■ Exercise prompt:
Give an exact copy of the data that follows, but none of its pictures.

^^^^^^^^

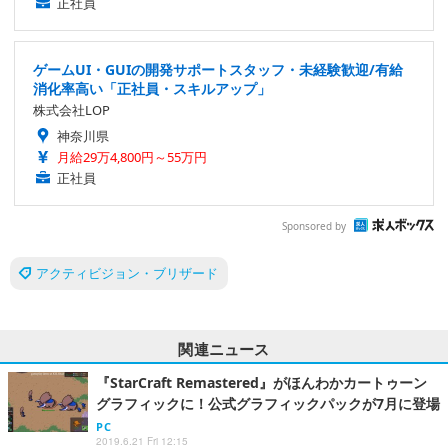
正社員
ゲームUI・GUIの開発サポートスタッフ・未経験歓迎/有給
消化率高い「正社員・スキルアップ」
株式会社LOP
神奈川県
月給29万4,800円～55万円
正社員
Sponsored by
アクティビジョン・ブリザード
関連ニュース
『StarCraft Remastered』がほんわかカートゥーン
グラフィックに！公式グラフィックパックが7月に登場
PC
2019.6.21 Fri 12:15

^^^^^^^^

■ Solution to this task:
正社員
ゲームUI・GUIの開発サポートスタッフ・未経験歓迎/有給
消化率高い「正社員・スキルアップ」
株式会社LOP
神奈川県
月給29万4,800円～55万円
正社員
Sponsored by
アクティビジョン・ブリザード
関連ニュース
『StarCraft Remastered』がほんわかカートゥーン
グラフィックに！公式グラフィックパックが7月に登場
PC
2019.6.21 Fri 12:15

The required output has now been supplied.